:: EXERCISE INPUT ::

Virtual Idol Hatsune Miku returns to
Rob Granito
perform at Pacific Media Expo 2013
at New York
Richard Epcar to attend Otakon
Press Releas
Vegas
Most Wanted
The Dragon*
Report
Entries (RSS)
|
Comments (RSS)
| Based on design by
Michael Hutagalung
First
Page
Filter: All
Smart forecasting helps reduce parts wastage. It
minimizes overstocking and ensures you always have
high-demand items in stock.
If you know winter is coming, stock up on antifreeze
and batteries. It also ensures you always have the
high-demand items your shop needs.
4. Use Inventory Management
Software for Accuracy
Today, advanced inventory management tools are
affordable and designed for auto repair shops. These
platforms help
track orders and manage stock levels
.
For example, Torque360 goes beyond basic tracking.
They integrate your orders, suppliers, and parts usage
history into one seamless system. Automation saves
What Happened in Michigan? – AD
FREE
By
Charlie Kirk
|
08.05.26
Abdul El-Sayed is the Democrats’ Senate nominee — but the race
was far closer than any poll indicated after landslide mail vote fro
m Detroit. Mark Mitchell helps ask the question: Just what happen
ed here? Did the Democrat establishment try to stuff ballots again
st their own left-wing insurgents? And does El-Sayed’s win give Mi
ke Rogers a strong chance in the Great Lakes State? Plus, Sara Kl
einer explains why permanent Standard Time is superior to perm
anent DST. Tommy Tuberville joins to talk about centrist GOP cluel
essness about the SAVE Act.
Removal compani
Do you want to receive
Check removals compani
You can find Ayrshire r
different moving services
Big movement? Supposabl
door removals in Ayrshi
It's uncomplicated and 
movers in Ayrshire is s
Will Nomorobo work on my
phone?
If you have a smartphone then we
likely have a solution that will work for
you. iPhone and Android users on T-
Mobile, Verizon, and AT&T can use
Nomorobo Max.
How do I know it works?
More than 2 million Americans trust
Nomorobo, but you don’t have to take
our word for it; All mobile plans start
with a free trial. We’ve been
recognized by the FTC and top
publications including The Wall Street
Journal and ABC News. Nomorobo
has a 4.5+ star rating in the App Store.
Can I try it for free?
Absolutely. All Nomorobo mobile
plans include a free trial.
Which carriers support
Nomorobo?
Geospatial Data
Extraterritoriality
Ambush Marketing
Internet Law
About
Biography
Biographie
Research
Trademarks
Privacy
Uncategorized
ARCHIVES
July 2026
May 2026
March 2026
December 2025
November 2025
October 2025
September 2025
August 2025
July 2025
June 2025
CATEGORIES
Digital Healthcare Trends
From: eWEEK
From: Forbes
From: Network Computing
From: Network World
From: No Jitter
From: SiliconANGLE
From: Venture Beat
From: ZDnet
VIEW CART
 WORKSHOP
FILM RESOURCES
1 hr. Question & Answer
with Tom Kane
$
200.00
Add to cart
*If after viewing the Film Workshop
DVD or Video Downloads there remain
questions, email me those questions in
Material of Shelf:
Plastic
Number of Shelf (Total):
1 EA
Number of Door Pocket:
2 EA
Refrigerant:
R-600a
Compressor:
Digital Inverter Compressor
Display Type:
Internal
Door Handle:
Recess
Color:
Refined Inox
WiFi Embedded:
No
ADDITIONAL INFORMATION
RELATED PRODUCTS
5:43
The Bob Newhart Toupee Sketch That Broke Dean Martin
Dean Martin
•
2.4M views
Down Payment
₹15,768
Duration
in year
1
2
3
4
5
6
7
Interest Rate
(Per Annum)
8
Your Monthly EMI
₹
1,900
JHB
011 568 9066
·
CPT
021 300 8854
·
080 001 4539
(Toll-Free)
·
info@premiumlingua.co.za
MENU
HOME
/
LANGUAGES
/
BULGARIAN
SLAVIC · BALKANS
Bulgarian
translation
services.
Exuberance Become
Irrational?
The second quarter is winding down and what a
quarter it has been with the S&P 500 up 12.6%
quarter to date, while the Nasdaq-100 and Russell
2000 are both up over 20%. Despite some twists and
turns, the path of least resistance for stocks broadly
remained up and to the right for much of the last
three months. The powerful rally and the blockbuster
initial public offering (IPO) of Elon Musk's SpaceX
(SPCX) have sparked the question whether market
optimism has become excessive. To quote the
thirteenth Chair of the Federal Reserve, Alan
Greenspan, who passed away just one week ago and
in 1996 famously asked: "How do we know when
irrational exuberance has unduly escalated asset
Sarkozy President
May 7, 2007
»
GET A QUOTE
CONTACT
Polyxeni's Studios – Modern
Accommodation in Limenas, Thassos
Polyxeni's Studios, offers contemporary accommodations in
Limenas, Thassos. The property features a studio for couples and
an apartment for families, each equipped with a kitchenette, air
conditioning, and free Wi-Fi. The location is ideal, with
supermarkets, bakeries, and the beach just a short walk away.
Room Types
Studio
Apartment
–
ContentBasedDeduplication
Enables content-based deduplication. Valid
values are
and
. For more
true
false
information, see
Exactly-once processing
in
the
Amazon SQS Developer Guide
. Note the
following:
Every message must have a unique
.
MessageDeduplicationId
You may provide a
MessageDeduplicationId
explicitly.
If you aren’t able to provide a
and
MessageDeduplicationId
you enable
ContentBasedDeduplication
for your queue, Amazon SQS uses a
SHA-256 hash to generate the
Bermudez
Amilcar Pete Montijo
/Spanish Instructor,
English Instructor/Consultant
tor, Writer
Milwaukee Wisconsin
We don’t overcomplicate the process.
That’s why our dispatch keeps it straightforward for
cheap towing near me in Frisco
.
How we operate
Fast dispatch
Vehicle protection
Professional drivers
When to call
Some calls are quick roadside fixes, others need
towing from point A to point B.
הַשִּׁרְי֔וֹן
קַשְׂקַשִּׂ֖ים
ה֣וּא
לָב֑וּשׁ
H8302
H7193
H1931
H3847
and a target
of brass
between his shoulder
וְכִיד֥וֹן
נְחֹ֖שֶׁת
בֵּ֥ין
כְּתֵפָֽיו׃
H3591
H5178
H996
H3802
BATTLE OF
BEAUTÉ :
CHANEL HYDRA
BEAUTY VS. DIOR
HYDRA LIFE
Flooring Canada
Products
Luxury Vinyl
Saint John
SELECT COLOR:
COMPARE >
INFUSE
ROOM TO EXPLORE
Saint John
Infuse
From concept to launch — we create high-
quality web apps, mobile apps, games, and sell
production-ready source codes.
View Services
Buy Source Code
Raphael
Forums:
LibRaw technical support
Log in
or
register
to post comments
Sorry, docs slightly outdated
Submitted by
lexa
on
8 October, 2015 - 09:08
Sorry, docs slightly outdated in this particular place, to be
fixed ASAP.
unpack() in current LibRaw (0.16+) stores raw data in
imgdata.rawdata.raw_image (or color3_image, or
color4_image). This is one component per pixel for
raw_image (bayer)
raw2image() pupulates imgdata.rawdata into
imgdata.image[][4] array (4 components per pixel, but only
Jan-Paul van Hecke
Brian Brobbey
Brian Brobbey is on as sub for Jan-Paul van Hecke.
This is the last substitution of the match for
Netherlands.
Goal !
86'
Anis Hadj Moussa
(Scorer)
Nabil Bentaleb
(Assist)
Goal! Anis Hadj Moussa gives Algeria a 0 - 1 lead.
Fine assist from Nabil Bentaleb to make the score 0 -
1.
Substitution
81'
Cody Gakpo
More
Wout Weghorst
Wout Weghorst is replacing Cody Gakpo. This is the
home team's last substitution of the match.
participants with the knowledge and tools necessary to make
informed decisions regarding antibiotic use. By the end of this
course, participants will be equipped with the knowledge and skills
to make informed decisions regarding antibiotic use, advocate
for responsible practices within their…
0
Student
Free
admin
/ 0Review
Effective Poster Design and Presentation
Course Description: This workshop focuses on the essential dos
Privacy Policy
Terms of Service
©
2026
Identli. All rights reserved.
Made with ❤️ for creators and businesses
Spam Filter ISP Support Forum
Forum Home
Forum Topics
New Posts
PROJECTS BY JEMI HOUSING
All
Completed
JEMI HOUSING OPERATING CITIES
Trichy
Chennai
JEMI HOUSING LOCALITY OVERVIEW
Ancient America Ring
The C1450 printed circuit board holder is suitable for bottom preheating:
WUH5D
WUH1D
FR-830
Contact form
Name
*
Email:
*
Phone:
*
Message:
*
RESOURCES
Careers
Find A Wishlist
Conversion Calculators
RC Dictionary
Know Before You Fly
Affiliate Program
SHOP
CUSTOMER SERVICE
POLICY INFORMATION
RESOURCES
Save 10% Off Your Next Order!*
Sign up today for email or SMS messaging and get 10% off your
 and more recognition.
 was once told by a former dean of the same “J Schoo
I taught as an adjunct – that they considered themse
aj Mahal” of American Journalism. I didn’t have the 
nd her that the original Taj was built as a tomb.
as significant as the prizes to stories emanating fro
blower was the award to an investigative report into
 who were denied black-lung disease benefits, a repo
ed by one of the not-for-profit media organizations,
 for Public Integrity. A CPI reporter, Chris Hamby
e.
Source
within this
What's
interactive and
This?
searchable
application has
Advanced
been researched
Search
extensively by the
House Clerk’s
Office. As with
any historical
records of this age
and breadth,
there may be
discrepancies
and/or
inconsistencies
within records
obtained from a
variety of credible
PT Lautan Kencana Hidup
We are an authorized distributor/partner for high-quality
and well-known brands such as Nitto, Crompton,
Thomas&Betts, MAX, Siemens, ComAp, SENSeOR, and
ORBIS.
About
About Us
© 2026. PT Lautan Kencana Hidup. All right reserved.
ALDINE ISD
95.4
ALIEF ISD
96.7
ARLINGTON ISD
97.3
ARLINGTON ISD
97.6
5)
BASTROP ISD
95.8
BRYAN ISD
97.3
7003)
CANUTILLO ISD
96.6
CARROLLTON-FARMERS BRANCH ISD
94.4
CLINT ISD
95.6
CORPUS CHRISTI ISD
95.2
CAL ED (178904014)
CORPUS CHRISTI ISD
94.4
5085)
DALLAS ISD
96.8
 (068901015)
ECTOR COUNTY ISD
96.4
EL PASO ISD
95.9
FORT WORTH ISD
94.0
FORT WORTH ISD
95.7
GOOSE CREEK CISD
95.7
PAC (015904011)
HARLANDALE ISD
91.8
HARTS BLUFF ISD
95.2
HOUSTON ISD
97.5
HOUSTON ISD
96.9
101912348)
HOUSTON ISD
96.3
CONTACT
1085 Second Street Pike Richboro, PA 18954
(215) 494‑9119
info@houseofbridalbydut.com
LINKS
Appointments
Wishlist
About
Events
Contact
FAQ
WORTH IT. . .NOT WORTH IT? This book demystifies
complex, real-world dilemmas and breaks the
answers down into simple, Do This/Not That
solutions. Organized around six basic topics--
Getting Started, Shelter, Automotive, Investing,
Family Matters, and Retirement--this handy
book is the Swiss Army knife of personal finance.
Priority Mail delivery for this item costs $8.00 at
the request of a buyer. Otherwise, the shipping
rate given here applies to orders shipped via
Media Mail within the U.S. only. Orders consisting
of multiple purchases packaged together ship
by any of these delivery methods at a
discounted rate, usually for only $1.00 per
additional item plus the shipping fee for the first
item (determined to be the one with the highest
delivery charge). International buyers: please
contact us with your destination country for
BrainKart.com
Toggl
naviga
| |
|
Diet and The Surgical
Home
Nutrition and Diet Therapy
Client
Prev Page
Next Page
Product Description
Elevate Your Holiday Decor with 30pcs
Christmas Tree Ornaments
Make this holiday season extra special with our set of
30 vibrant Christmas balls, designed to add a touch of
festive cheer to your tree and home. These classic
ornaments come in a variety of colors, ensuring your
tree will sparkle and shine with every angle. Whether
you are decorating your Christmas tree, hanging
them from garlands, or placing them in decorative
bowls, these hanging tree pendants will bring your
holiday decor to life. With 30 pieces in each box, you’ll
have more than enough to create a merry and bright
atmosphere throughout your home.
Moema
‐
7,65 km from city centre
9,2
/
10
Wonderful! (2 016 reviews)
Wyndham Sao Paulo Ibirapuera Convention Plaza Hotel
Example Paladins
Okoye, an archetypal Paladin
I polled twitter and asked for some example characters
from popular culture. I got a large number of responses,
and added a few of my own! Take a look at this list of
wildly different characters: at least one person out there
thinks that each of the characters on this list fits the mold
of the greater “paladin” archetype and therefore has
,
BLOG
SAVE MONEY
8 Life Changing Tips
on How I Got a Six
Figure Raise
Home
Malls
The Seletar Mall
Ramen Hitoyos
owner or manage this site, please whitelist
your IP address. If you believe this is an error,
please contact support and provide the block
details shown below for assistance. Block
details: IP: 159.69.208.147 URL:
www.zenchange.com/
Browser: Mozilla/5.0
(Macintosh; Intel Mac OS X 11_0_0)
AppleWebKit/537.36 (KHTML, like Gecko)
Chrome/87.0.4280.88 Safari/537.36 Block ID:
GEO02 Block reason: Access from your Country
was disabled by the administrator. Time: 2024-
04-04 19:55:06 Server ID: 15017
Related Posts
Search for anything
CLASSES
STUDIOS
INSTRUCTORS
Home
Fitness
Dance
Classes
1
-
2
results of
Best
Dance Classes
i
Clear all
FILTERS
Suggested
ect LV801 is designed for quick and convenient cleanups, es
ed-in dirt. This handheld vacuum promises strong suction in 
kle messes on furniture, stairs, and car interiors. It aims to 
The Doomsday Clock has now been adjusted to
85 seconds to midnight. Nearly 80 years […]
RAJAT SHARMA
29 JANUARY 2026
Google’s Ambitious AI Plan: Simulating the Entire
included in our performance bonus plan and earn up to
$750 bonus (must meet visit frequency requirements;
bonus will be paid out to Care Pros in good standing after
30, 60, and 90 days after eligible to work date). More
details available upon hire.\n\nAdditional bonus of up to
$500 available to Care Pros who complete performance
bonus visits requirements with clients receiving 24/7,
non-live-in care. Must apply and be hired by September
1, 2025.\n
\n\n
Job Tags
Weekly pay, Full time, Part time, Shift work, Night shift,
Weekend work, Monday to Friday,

:::

- WHAT THE TASK REQUIRES:
Where the line holding "included in our" appears in the listing above, start reproducing exactly, and end with the line holding "details available upon".

- SOLVED PROBLEM:
included in our performance bonus plan and earn up to
$750 bonus (must meet visit frequency requirements;
bonus will be paid out to Care Pros in good standing after
30, 60, and 90 days after eligible to work date). More
details available upon hire.\n\nAdditional bonus of up to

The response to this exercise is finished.